Problem details: Retrieve each line that contains the word "hodnotení" from the entries below.

Data listing:
********

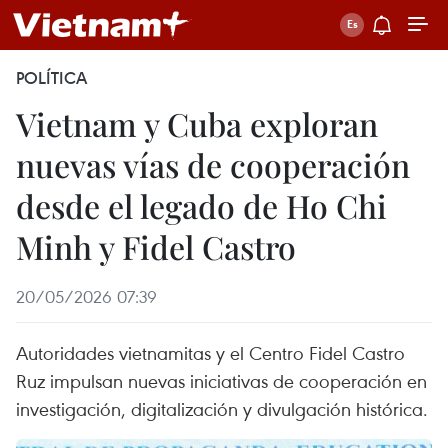
POLÍTICA
Vietnam y Cuba exploran
nuevas vías de cooperación
desde el legado de Ho Chi
Minh y Fidel Castro
20/05/2026 07:39
Autoridades vietnamitas y el Centro Fidel Castro
Ruz impulsan nuevas iniciativas de cooperación en
investigación, digitalización y divulgación histórica.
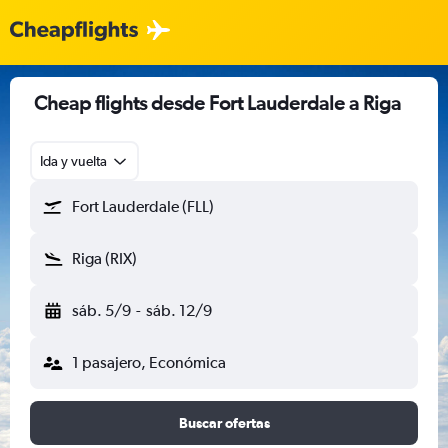
Cheap flights desde Fort Lauderdale a Riga
Ida y vuelta
Fort Lauderdale (FLL)
Riga (RIX)
sáb. 5/9
-
sáb. 12/9
1 pasajero, Económica
Buscar ofertas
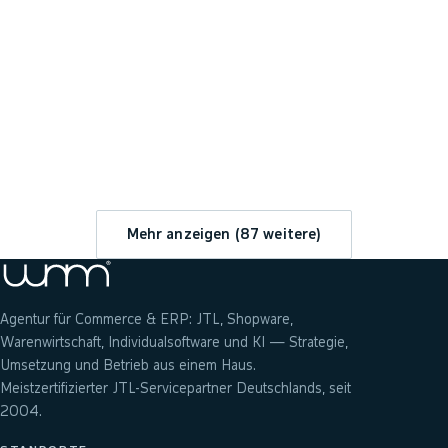
→
Mehr anzeigen (
87
weitere)
Agentur für Commerce & ERP: JTL, Shopware,
Warenwirtschaft, Individualsoftware und KI — Strategie,
Umsetzung und Betrieb aus einem Haus.
Meistzertifizierter JTL-Servicepartner Deutschlands, seit
2004.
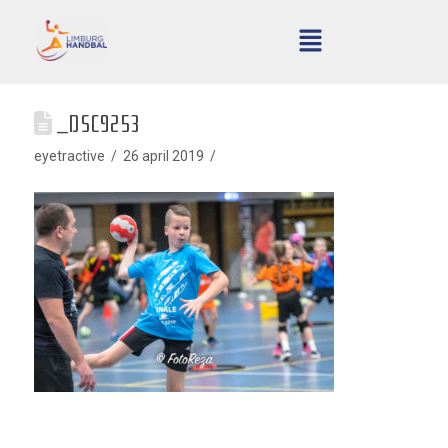
_DSC9253
eyetractive
26 april 2019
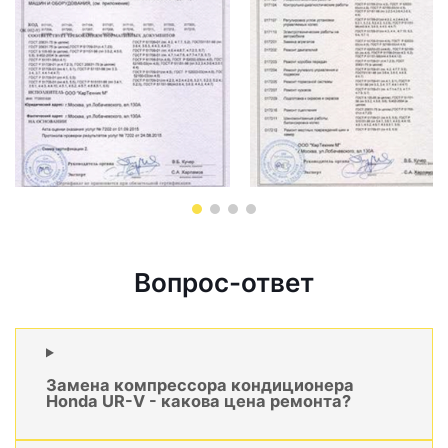
Вопрос-ответ
Замена компрессора кондиционера
Honda UR-V - какова цена ремонта?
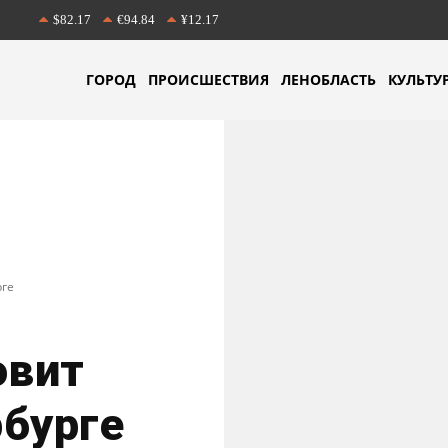
$82.17
€94.84
¥12.17
ГОРОД
ПРОИСШЕСТВИЯ
ЛЕНОБЛАСТЬ
КУЛЬТУ
рге
овит
бурге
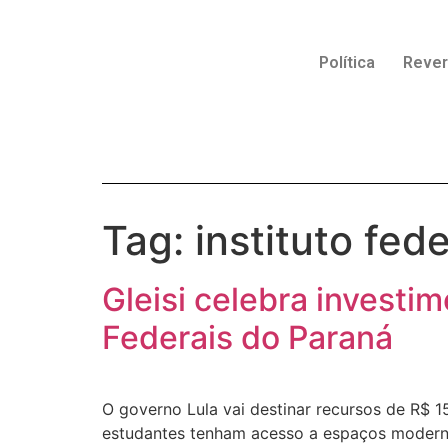
Política
Reve
Tag:
instituto fede
Gleisi celebra investi
Federais do Paraná
O governo Lula vai destinar recursos de R$ 1
estudantes tenham acesso a espaços moderno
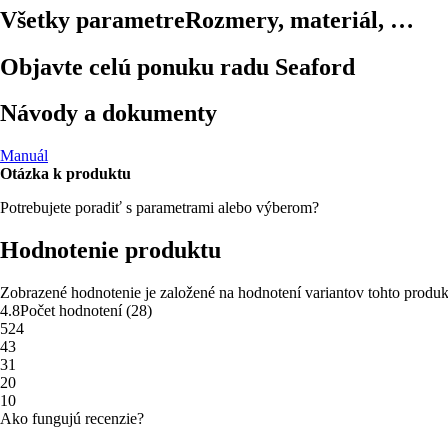
Všetky parametre
Rozmery, materiál, …
Objavte celú ponuku radu Seaford
Návody a dokumenty
Manuál
Otázka k produktu
Potrebujete poradiť s parametrami alebo výberom?
Hodnotenie produktu
Zobrazené hodnotenie je založené na hodnotení variantov tohto produk
4.8
Počet hodnotení
(
28
)
5
24
4
3
3
1
2
0
1
0
Ako fungujú recenzie?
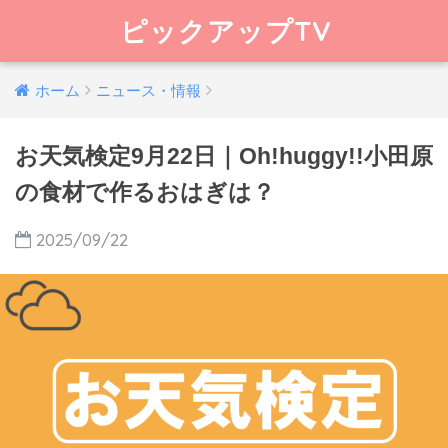
ピックアップTV
ホーム
ニュース・情報
お天気検定9月22日｜Oh!huggy!!小田原
の食材で作るおはぎは？
2025/09/22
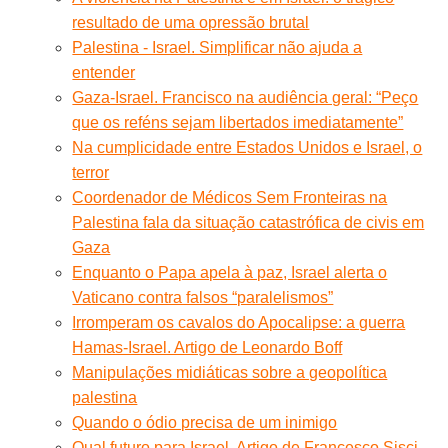
resultado de uma opressão brutal
Palestina - Israel. Simplificar não ajuda a
entender
Gaza-Israel. Francisco na audiência geral: “Peço
que os reféns sejam libertados imediatamente”
Na cumplicidade entre Estados Unidos e Israel, o
terror
Coordenador de Médicos Sem Fronteiras na
Palestina fala da situação catastrófica de civis em
Gaza
Enquanto o Papa apela à paz, Israel alerta o
Vaticano contra falsos “paralelismos”
Irromperam os cavalos do Apocalipse: a guerra
Hamas-Israel. Artigo de Leonardo Boff
Manipulações midiáticas sobre a geopolítica
palestina
Quando o ódio precisa de um inimigo
Qual futuro para Israel. Artigo de Francesco Sisci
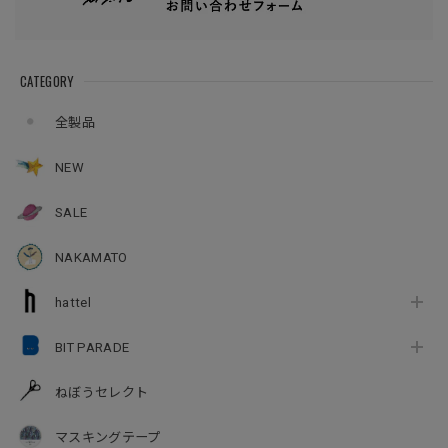
CATEGORY
全製品
NEW
SALE
NAKAMATO
hattel
BIT PARADE
ねぼうセレクト
マスキングテープ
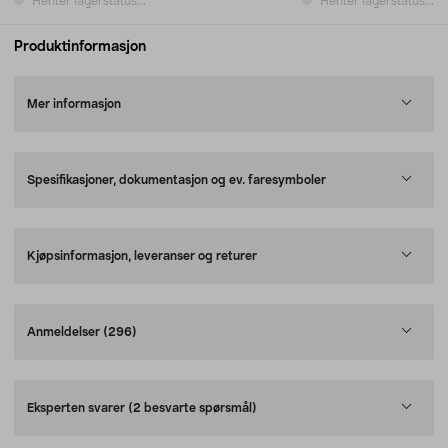
Henter lagerstatus...
Henter lagerstatus...
Produktinformasjon
Mer informasjon
Spesifikasjoner, dokumentasjon og ev. faresymboler
Kjøpsinformasjon, leveranser og returer
Anmeldelser
(296)
Eksperten svarer
(2 besvarte spørsmål)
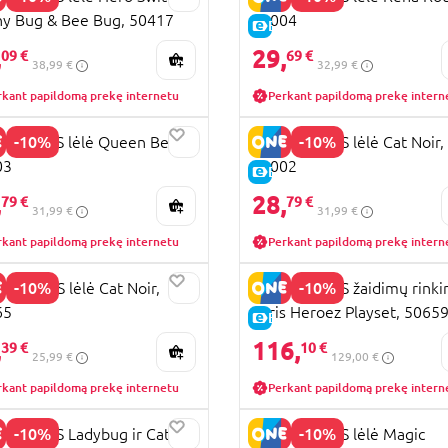
y Bug & Bee Bug, 50417
50004
KAINA
E-KAINA
,
29,
09 €
69 €
38,99 €
32,99 €
rkant papildomą prekę internetu
Perkant papildomą prekę intern
-10%
-10%
ACULOUS lėlė Queen Bee,
MIRACULOUS lėlė Cat Noir,
03
50002
KAINA
E-KAINA
,
28,
79 €
79 €
31,99 €
31,99 €
rkant papildomą prekę internetu
Perkant papildomą prekę intern
-10%
-10%
COLOUS lėlė Cat Noir,
MIRACULOUS žaidimų rinki
65
Paris Heroez Playset, 5065
KAINA
E-KAINA
,
116,
39 €
10 €
25,99 €
129,00 €
rkant papildomą prekę internetu
Perkant papildomą prekę intern
-10%
-10%
CULOUS Ladybug ir Cat
MIRACULOUS lėlė Magic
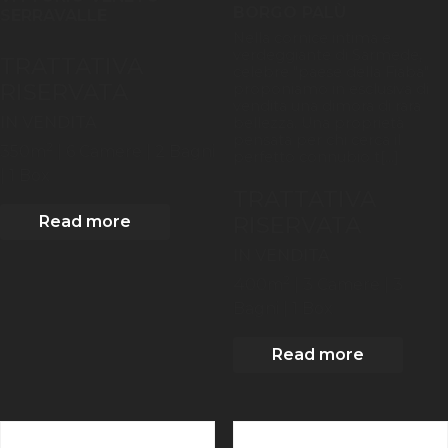
BORGO PALÙ
SERRAVALLE
Nella cornice intima e
verdeggiante di Sarmede,
TRATTATIVA
celebre "paese della Fiaba"
RISERVATA
proponiamo in esclusiva di
vendita una dimora di rara
IN VENDITA
bellezza. Una proprietà
pensata per chi cerca il
2
350
m
| 6
Camere
| 2 Bagni
perfetto connubio t[...]
| 1 Box
TRATTATIVA
RISERVATA
Read more
IN VENDITA
2
400
m
| 3
Camere
| 3
Bagni
| 1 Box
Read more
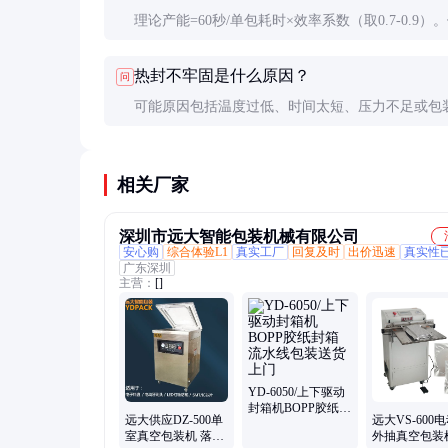
理论产能=60秒/单包耗时×效率系数（取0.7-0.9）
单包耗时3秒，效率系数0.8，则实际产能约16包/分
热封不牢固是什么原因？
问
可能原因包括温度过低、时间太短、压力不足或包
质不匹配。需逐一排查并调整参数。
相关厂家
深圳市远大智能包装机械有限公司
安心购
综合体验L1
真实工厂
回复及时
出价迅速
真实性
广东深圳
主营：
[]
YD-6050/上下驱动
封箱机BOPP胶纸封
远大供应DZ-500单
远大VS-600
箱流水线包装送货
室真空包装机 落地
外抽真空包装
上门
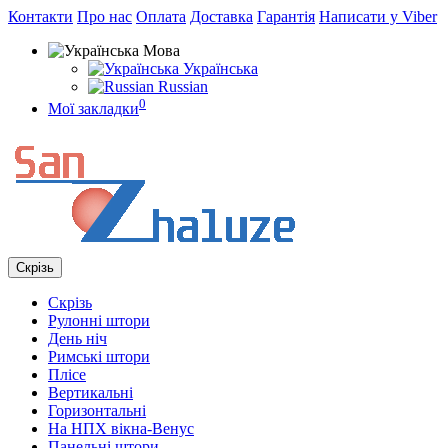
Контакти
Про нас
Оплата
Доставка
Гарантія
Написати у Viber
Мова
Українська
Russian
0
Мої закладки
Скрізь
Скрізь
Рулонні штори
День ніч
Римські штори
Плісе
Вертикальні
Горизонтальні
На НПХ вікна-Венус
Панельні штори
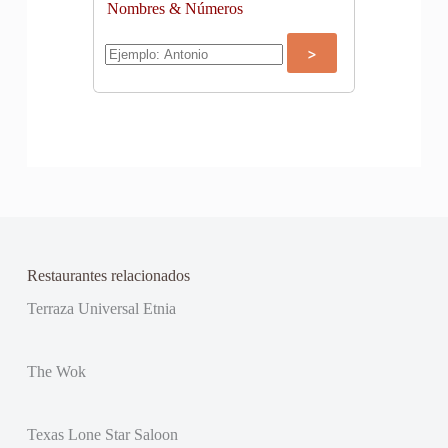
Nombres & Números
Restaurantes relacionados
Terraza Universal Etnia
The Wok
Texas Lone Star Saloon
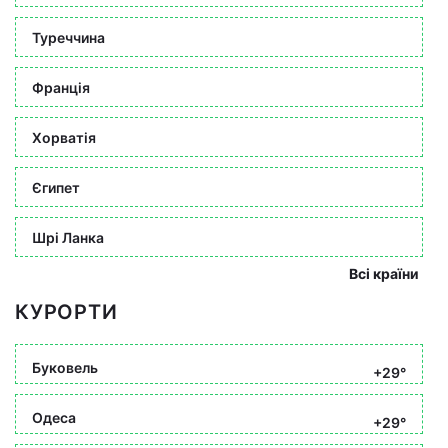
Туреччина
Франція
Хорватія
Єгипет
Шрі Ланка
Всі країни
КУРОРТИ
Буковель
+29°
Одеса
+29°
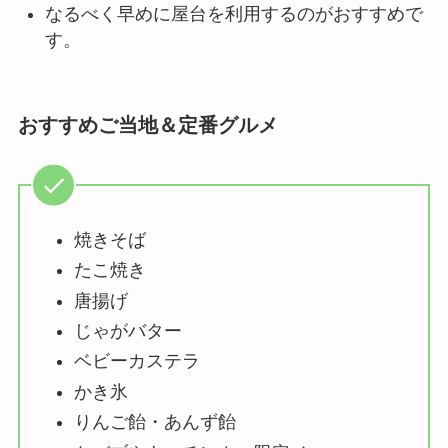
なるべく早めに屋台を利用するのがおすすめで
す。
おすすめご当地＆定番グルメ
焼きそば
たこ焼き
唐揚げ
じゃがバター
ベビーカステラ
かき氷
りんご飴・あんず飴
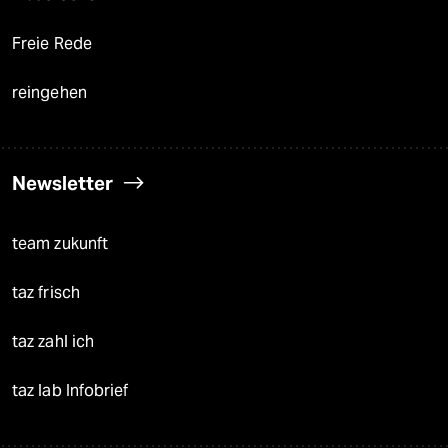
Freie Rede
reingehen
Newsletter
team zukunft
taz frisch
taz zahl ich
taz lab Infobrief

********

Reply:
Zobrazené hodnotenie je založené na hodnotení variantov tohto produk
Počet hodnotení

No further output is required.